Pedimos a Miguel Filipe, chefe do departamento de desenvolvimento de negócio da linkedcare, que nos contasse um pouco mais da história promissora desta jovem empresa portuguesa.

 

No site da linkedcare, pode ler-se que esta começou em 2011 pelas mãos de Nuno Pacheco e Hans-Erhard Reiter. Como começou o vosso interesse por esta área? Qual a vossa motivação?

A linkedcare nasceu em abril de 2011, fundada por Hans-Erhard Reiter e por Nuno Pacheco. O interesse e motivação iniciais dos fundadores é bastante anterior a 2011 e era na altura mais focado na área dos dispositivos de mHealth (mobile health). Após uma análise mais aprofundada dos problemas do sector da saúde em todo o mundo, a conclusão foi que há uma necessidade de soluções que vão muito para além dos dispositivos, daí o desenvolvimento da linkedcare.

 

O principal produto da linkedcare é uma aplicação para médicos e pacientes com o objetivo de manter o histórico, agendar consultas, prescrever medicamentos, entre outras atividades, correto?
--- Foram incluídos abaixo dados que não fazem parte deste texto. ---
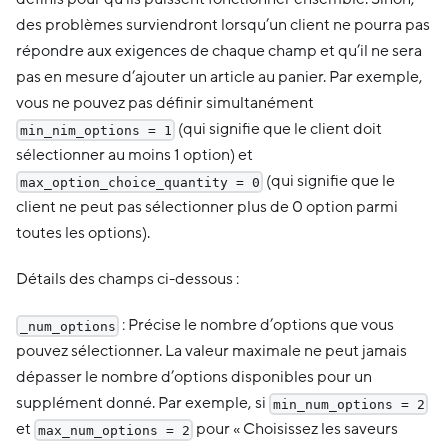
des problèmes surviendront lorsqu’un client ne pourra pas
répondre aux exigences de chaque champ et qu’il ne sera
pas en mesure d’ajouter un article au panier. Par exemple,
vous ne pouvez pas définir simultanément
(qui signifie que le client doit
min_nim_options = 1
sélectionner au moins 1 option) et
(qui signifie que le
max_option_choice_quantity = 0
client ne peut pas sélectionner plus de 0 option parmi
toutes les options).
Détails des champs ci-dessous :
: Précise le nombre d’options que vous
_num_options
pouvez sélectionner. La valeur maximale ne peut jamais
dépasser le nombre d’options disponibles pour un
supplément donné. Par exemple, si
min_num_options = 2
et
pour « Choisissez les saveurs
max_num_options = 2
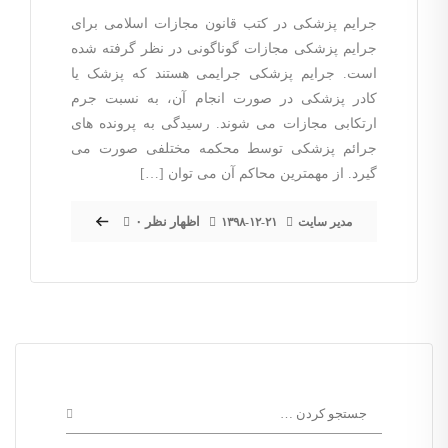
جرایم پزشکی در کتب قانون مجازات اسلامی برای
جرایم پزشکی مجازات گوناگونی در نظر گرفته شده
است. جرایم پزشکی جرایمی هستند که پزشک یا
کادر پزشکی در صورت انجام آن، به نسبت جرم
ارتکابی مجازات می شوند. رسیدگی به پرونده های
جرائم پزشکی توسط محکمه مختلفی صورت می
گیرد. از مهمترین محاکم آن می توان […]
۰ اظهار نظر
مدیر سایت
۱۳۹۸-۱۲-۲۱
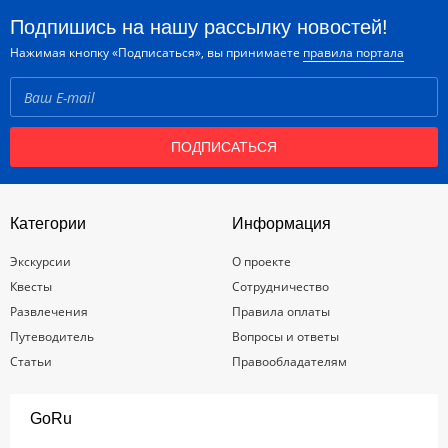
Подпишись на нашу рассылку новостей!
Нажимая кнопку «Подписаться», вы принимаете
правила портала
ПОДПИСАТЬСЯ
Категории
Информация
Экскурсии
О проекте
Квесты
Сотрудничество
Развлечения
Правила оплаты
Путеводитель
Вопросы и ответы
Статьи
Правообладателям
GoRu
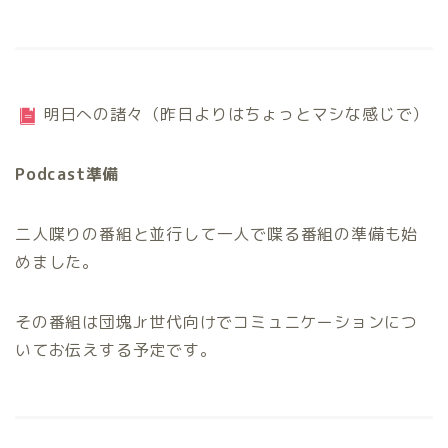
明日への諸々（昨日よりはちょっとマシな感じで）
Podcast準備
二人喋りの番組と並行して一人で喋る番組の準備も始
めました。
その番組は団塊Jr世代向けでコミュニケーションにつ
いてお伝えする予定です。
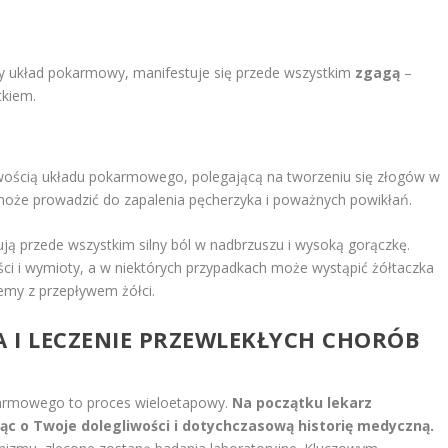
cy układ pokarmowy, manifestuje się przede wszystkim
zgagą
–
kiem.
iwością układu pokarmowego, polegającą na tworzeniu się złogów w
może prowadzić do zapalenia pęcherzyka i poważnych powikłań.
ą przede wszystkim silny ból w nadbrzuszu i wysoką gorączkę.
ci i wymioty, a w niektórych przypadkach może wystąpić żółtaczka
emy z przepływem żółci.
 I LECZENIE PRZEWLEKŁYCH CHORÓB
armowego to proces wieloetapowy.
Na początku lekarz
c o Twoje dolegliwości i dotychczasową historię medyczną.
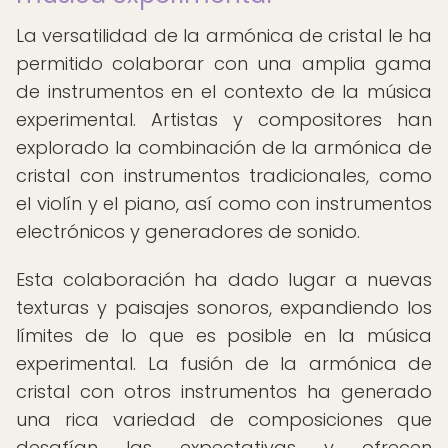
La versatilidad de la armónica de cristal le ha
permitido colaborar con una amplia gama
de instrumentos en el contexto de la música
experimental. Artistas y compositores han
explorado la combinación de la armónica de
cristal con instrumentos tradicionales, como
el violín y el piano, así como con instrumentos
electrónicos y generadores de sonido.
Esta colaboración ha dado lugar a nuevas
texturas y paisajes sonoros, expandiendo los
límites de lo que es posible en la música
experimental. La fusión de la armónica de
cristal con otros instrumentos ha generado
una rica variedad de composiciones que
desafían las expectativas y ofrecen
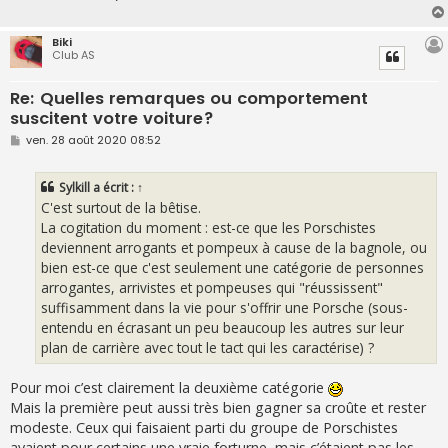
Biki
Club AS
Re: Quelles remarques ou comportement
suscitent votre voiture?
M
ven. 28 août 2020 08:52
e
s
s
Sylkill
a écrit :
↑
a
g
C'est surtout de la bêtise.
e
La cogitation du moment : est-ce que les Porschistes
deviennent arrogants et pompeux à cause de la bagnole, ou
bien est-ce que c'est seulement une catégorie de personnes
arrogantes, arrivistes et pompeuses qui "réussissent"
suffisamment dans la vie pour s'offrir une Porsche (sous-
entendu en écrasant un peu beaucoup les autres sur leur
plan de carrière avec tout le tact qui les caractérise) ?
Pour moi c’est clairement la deuxième catégorie
Mais la première peut aussi très bien gagner sa croûte et rester
modeste. Ceux qui faisaient parti du groupe de Porschistes
avaient pour certains une vraie forturne, mais c’étaient pas les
A linkedcare tem como objetivo desenvolver o primeiro verdadeiro ecossistema digital na área da saúde a nível mundial, tendo começado por ligar médicos e cidadãos. Através da sua aplicação segura e de acesso gratuito (prolinkedcare para os profissionais de saúde e mylinkedcare para os cidadãos), a linkedcare permite aos médicos gerir toda a sua prática médica de forma integrada, ao mesmo tempo que ficam mais próximos dos seus pacientes, possibilitando aos cidadãos terem uma participação mais ativa na gestão da sua própria saúde e bem-estar.

 

O objetivo passa também por interligar as farmácias, nesta plataforma, certo?

O objetivo é ligar todos os intervenientes que atuem na área da saúde. Isso inclui, naturalmente, as farmácias. Nesse sentido, no início deste ano de 2015, lançámos o resultado de uma parceria com farmácias nas regiões de Lisboa e Porto. Através da aplicação mylinkedcare, o utilizador pode facilmente enviar um pedido de encomenda à farmácia e beneficiar de uma entrega rápida e, na maior parte dos casos, gratuita. Os medicamentos ou outros produtos de farmácia são entregues na morada que indicar (ex: residência, local de trabalho), podendo inclusivamente a entrega ser efetuada no próprio dia (dependendo da hora e do local). Adicionalmente, uma vez que as farmácias parceiras têm uma disponibilidade muito acima da média dos medicamentos mais requisitados, de uma forma geral os utilizadores mylinkedcare beneficiam também das suas receitas serem aviadas na totalidade numa só entrega.

 

Pretendem que a linkedcare seja utilizada também no Serviço Nacional de Saúde? E outros serviços de seguros de saúde?

Em relação à aplicação prolinkedcare para médicos, o nosso foco começou e continua a ser os médicos com prática privada e que têm a possibilidade de escolher a aplicação que desejam como a melhor para gerir esse mesma prática. A possibilidade da aplicação vir a ser utilizada no SNS ou em grandes grupos privados é algo que consideramos como uma possibilidade a médio-prazo, dependendo sempre das condições de mercado e também da estratégia global da linkedcare.

 

No vosso site, podemos ler que em Novembro de 2014 já contavam com 2300 profissionais de saúde. Como tem sido a avaliação dada pelos utilizadores?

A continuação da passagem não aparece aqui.